Cette visite s’inscrit dans la tournée régionale de Javier Colomina, qui a déjà visité le Maroc, l’Algérie et la Mauritanie — pays que l’OTAN juge d’une grande importance en raison de sa position stratégique dans l’immense région du Sahel. La tournée se poursuivra dans les pays du Golfe la semaine prochaine.
Selon un communiqué du ministère tunisien des Affaires étrangères, la rencontre avec le représentant spécial du Secrétaire général de l’OTAN a permis de discuter de l’état et des perspectives du dialogue entre les deux parties, ainsi que du renforcement du soutien à la sécurité et à la stabilité dans la région. À son tour, le ministère tunisien de la Défense a publié un communiqué à l’issue de la rencontre entre le ministre de la Défense Khaled Sehili et le diplomate otanien, exprimant le souhait de la Tunisie d’accueillir la réunion annuelle des points de contact de l’initiative « renforcement des capacités de défense » en partenariat avec l’OTAN en 2025. Rappelons que la Tunisie bénéficie depuis 2015 du statut d’allié majeur non membre de l’OTAN.
Une inquiétude croissante face à la présence russe et chinoise
L’OTAN s’inquiète de plus en plus de l’expansion de la présence russe et chinoise dans la région, ainsi que de l’évolution rapide de la situation dans le Sahel et le Sahara, des dynamiques qui ne rassurent guère l’Alliance.

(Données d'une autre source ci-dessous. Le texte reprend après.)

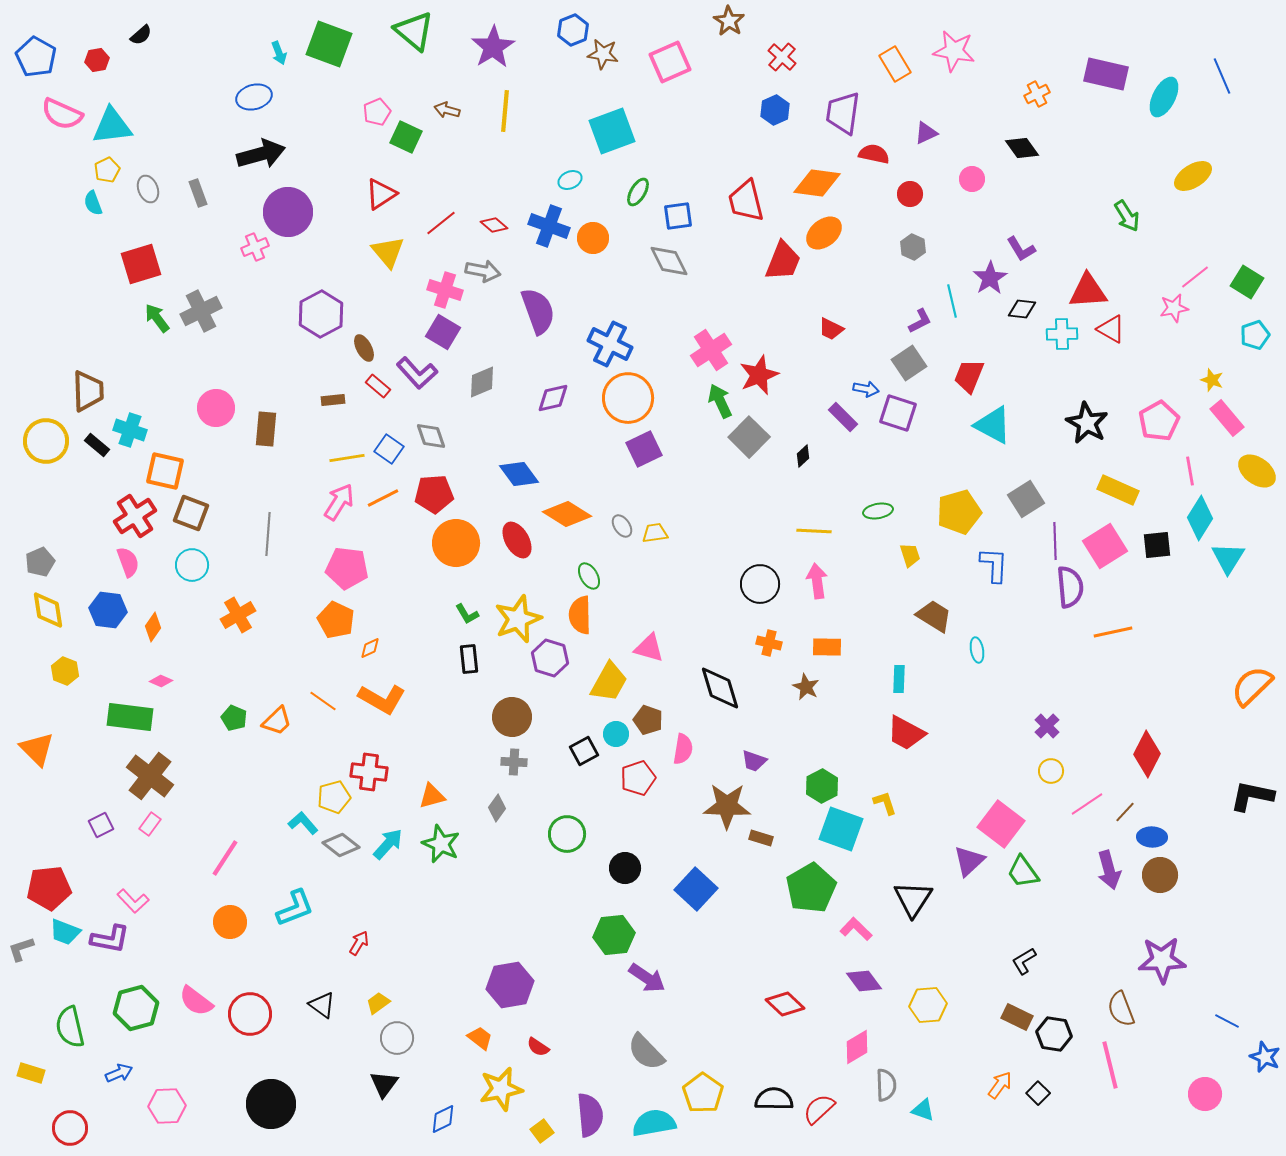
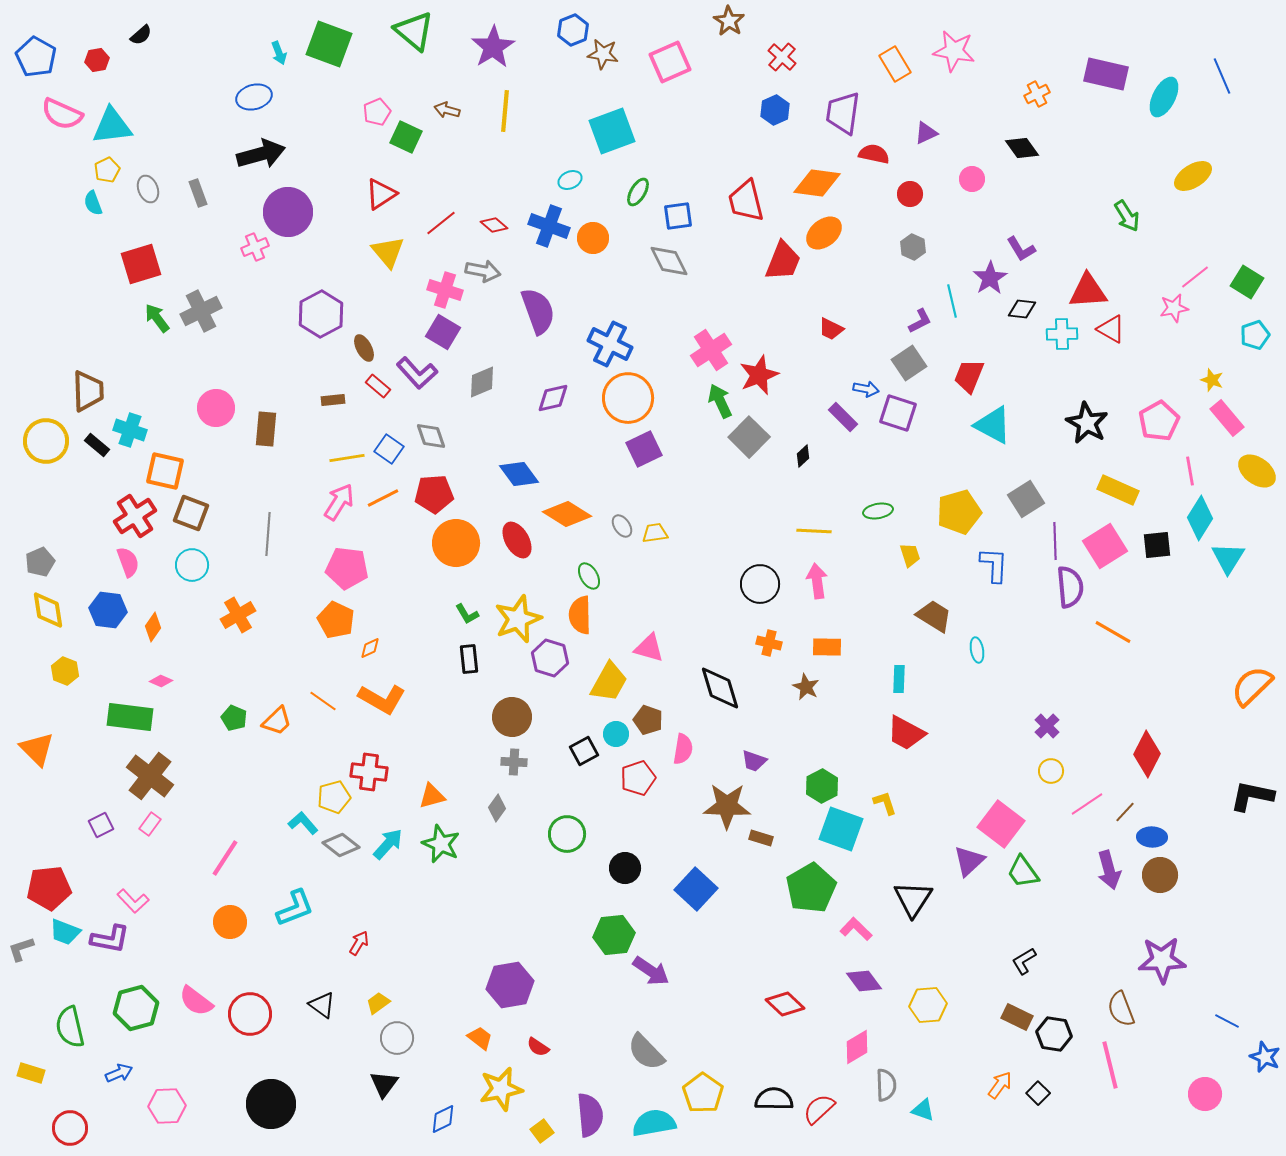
orange line at (1113, 632): rotated 42 degrees clockwise
purple arrow at (647, 978): moved 4 px right, 7 px up
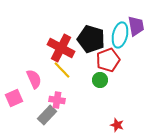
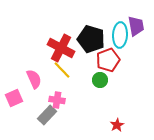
cyan ellipse: rotated 10 degrees counterclockwise
red star: rotated 24 degrees clockwise
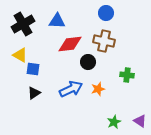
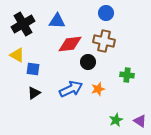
yellow triangle: moved 3 px left
green star: moved 2 px right, 2 px up
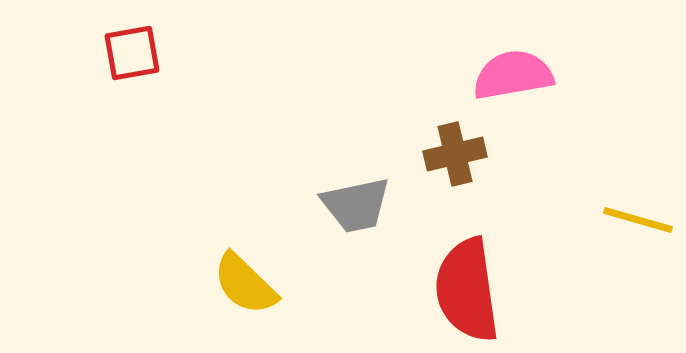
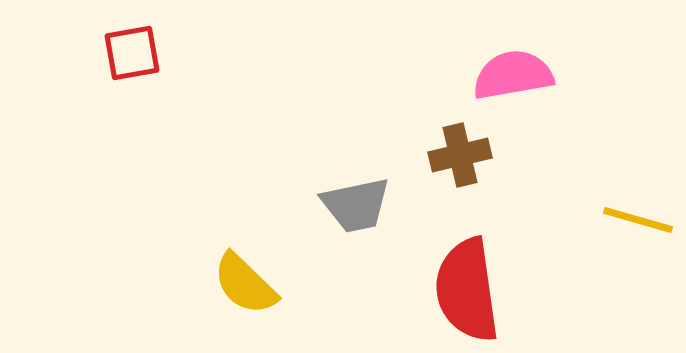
brown cross: moved 5 px right, 1 px down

L’envoyé spécial Javier Colomina a souligné l’importance des relations avec la Tunisie, enracinées dans l’histoire, et a précisé que la coopération entre l’OTAN et les pays du Sud couvre la lutte contre le terrorisme, le développement des forces spéciales, la sécurité maritime, le renseignement, la formation militaire, ainsi que des domaines plus larges comme la diplomatie publique, les questions liées aux femmes et à la société civile.
Mais que cache réellement cet intérêt pour les pays du Sud ? Pourquoi l’OTAN tourne-t-elle aujourd’hui ses regards vers le Sud de la Méditerranée ? Quelles sont les perspectives de cette coopération ? Les priorités de l’OTAN s’alignent-elles avec celles des pays du Sud ? Et surtout, les valeurs et les principes que prétend défendre l’Alliance dans la protection des intérêts de ses membres s’appliquent-ils aux peuples du Sud ?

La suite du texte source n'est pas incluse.